## Assignment
Compute how many lines in the entries below contain "each", and output nothing but the number.

## Stored items
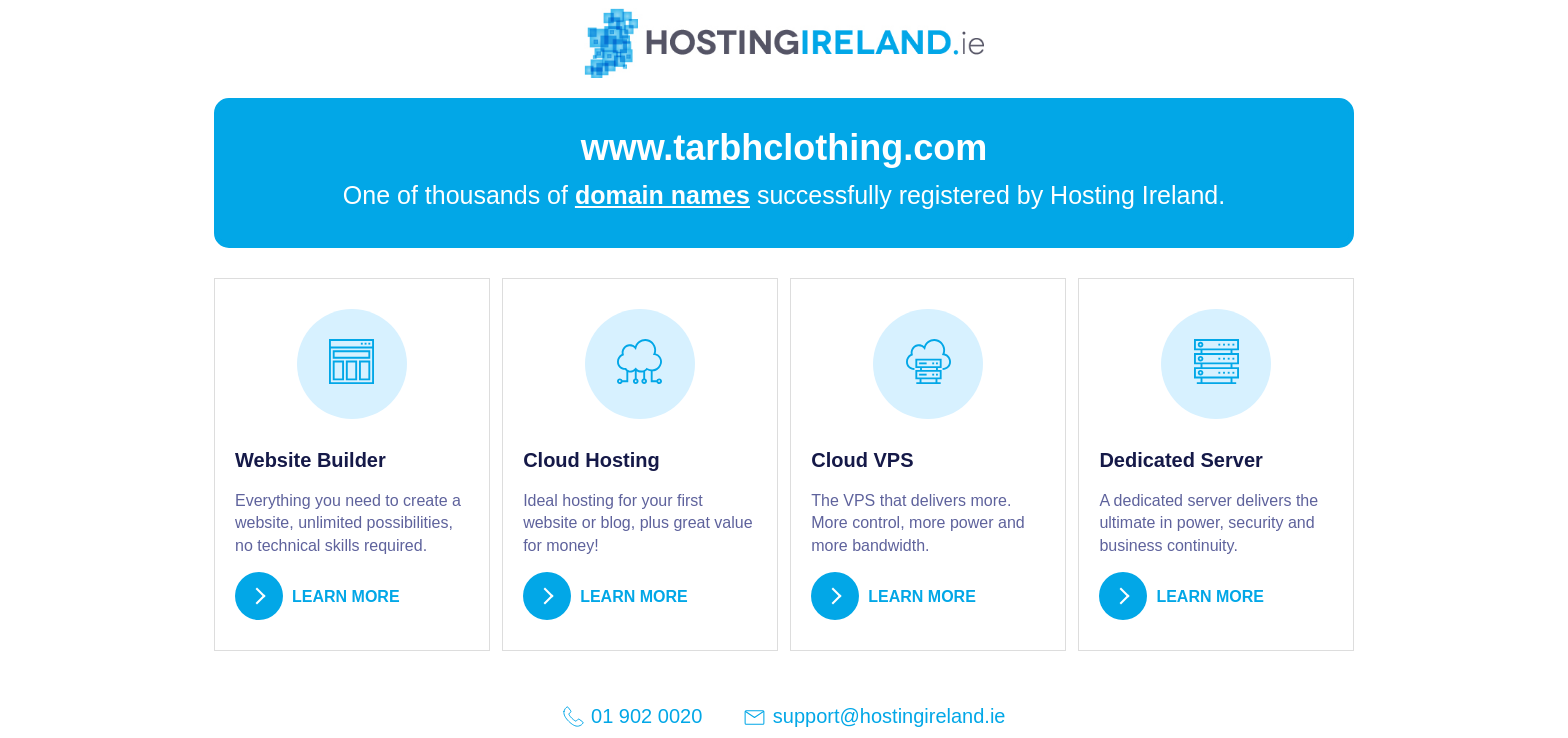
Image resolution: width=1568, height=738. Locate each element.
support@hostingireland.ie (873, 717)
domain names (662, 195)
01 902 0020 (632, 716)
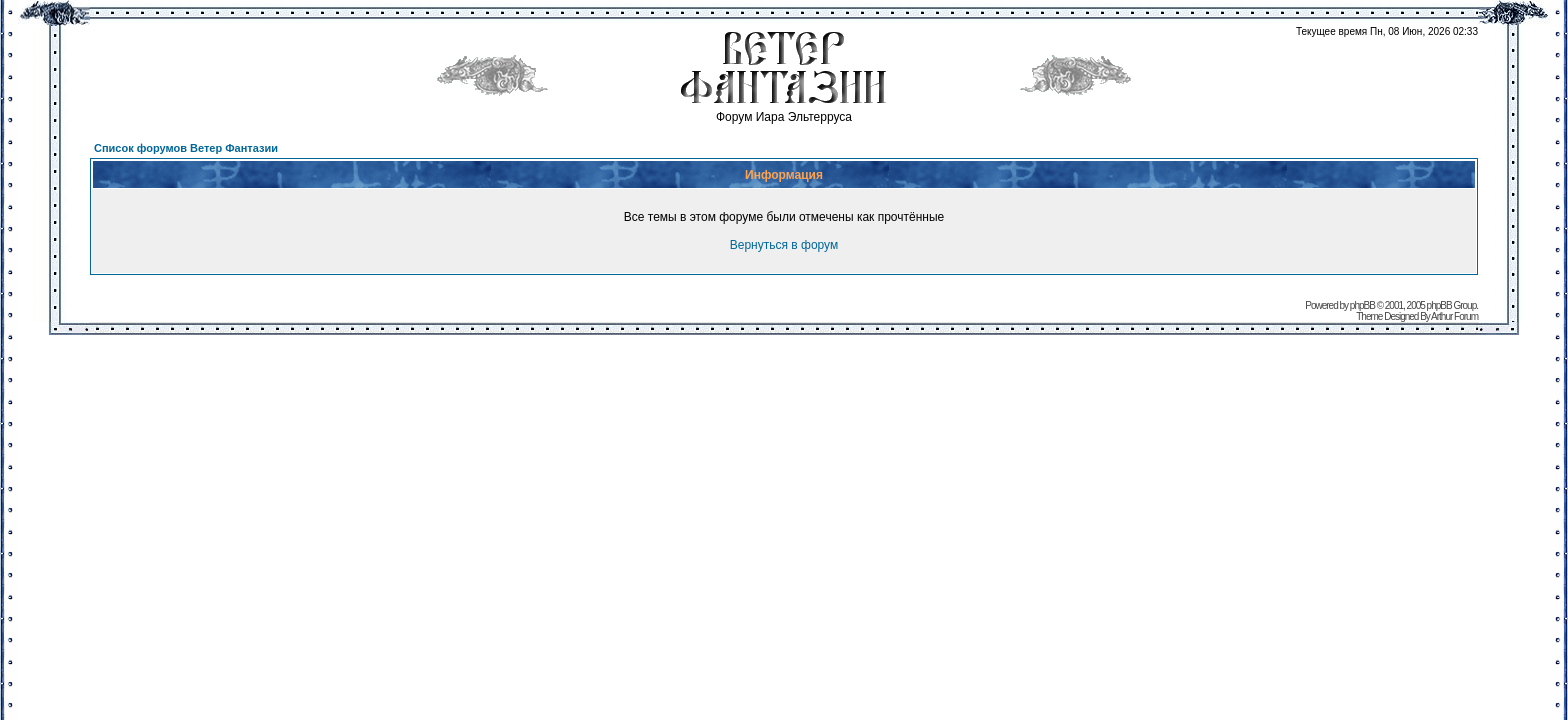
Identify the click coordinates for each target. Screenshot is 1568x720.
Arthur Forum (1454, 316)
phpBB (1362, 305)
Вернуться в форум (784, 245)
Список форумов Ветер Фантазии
---
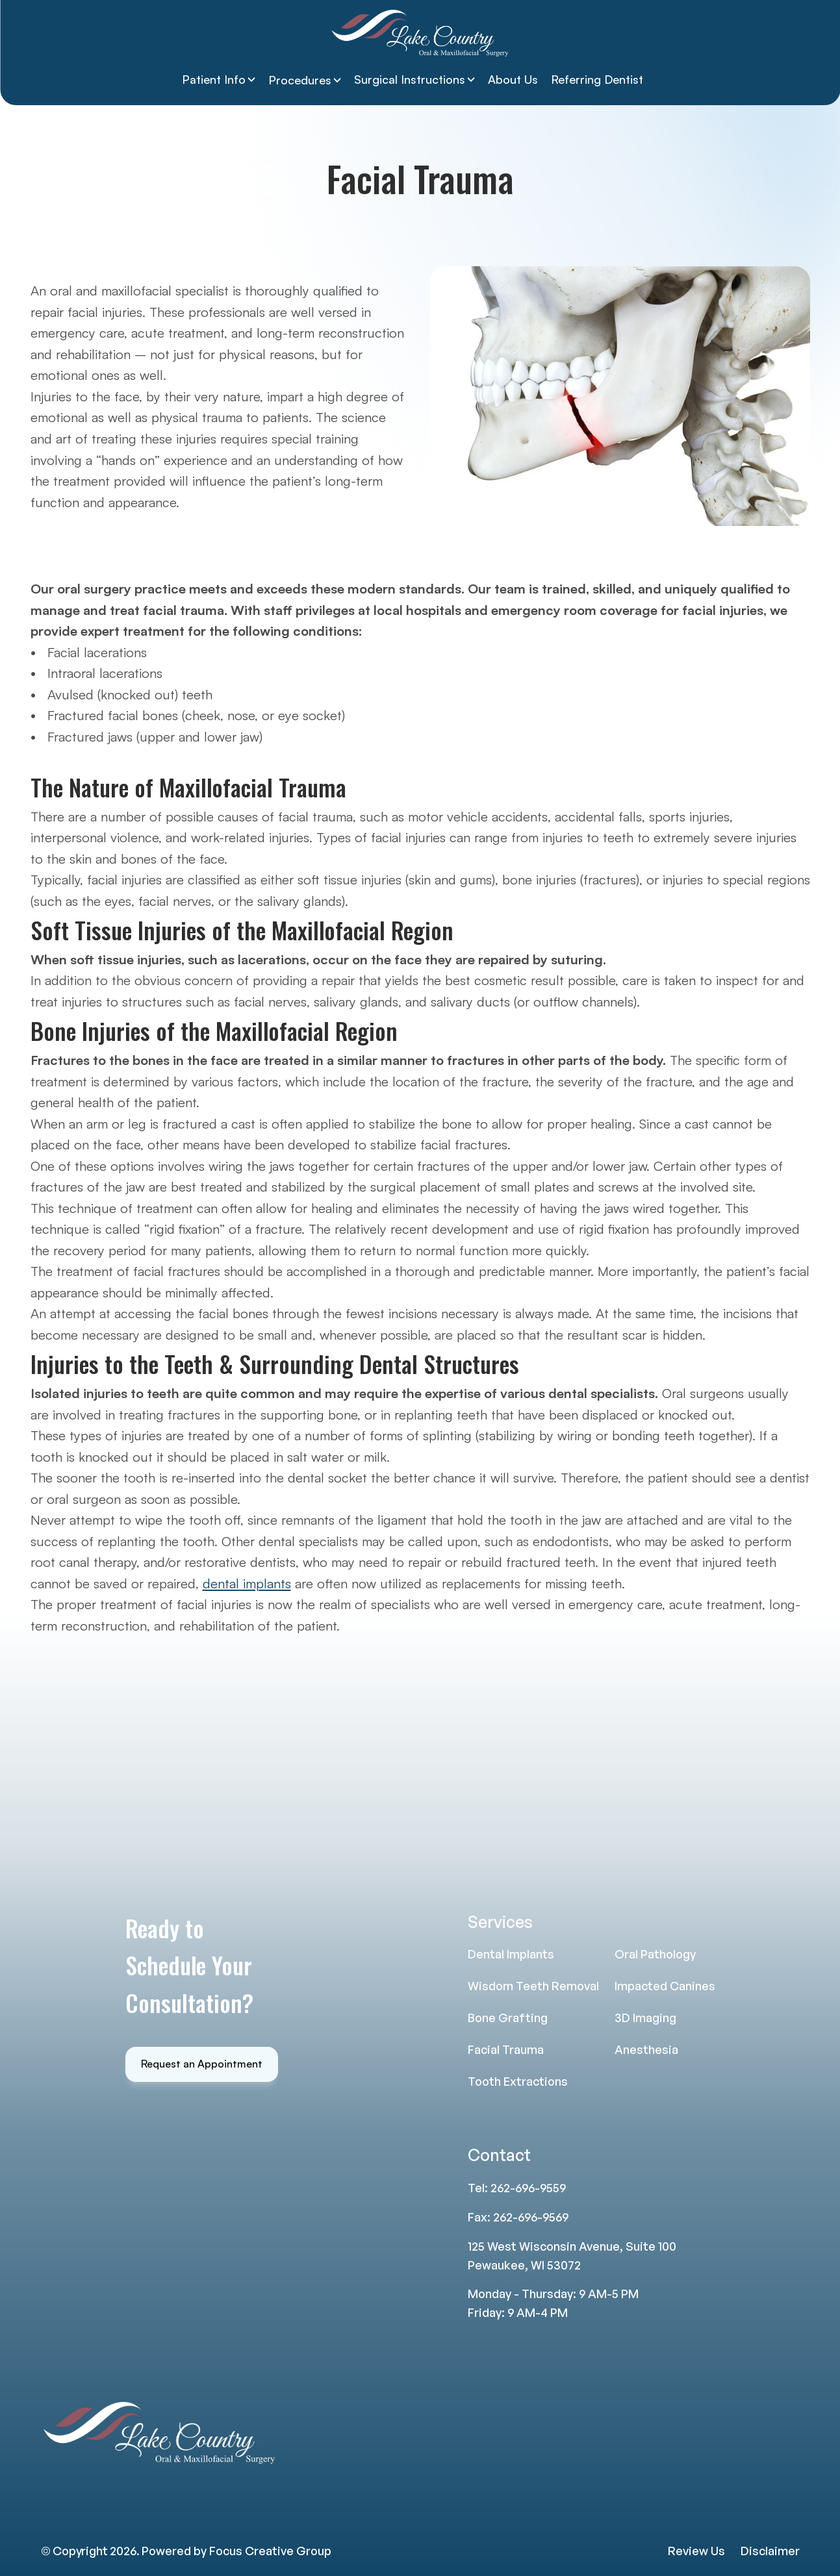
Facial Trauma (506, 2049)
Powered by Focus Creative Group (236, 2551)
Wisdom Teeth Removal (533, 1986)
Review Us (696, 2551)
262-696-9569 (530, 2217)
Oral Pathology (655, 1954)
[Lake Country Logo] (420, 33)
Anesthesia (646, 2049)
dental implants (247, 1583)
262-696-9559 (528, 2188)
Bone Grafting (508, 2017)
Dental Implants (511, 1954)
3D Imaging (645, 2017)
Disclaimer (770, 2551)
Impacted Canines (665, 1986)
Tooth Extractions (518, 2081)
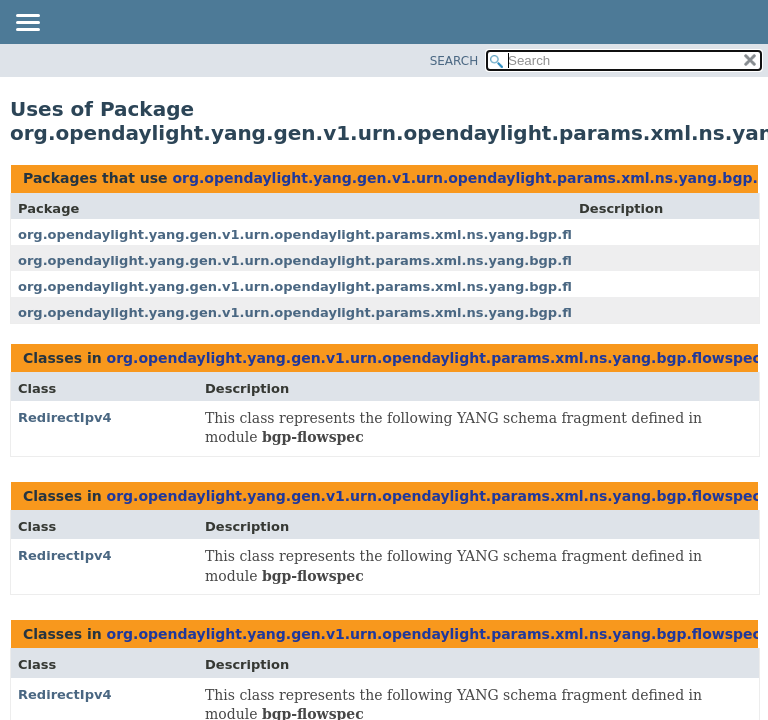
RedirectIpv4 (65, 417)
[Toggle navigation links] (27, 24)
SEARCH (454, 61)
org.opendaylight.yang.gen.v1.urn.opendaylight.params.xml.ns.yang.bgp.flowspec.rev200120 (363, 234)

## Response to this task
2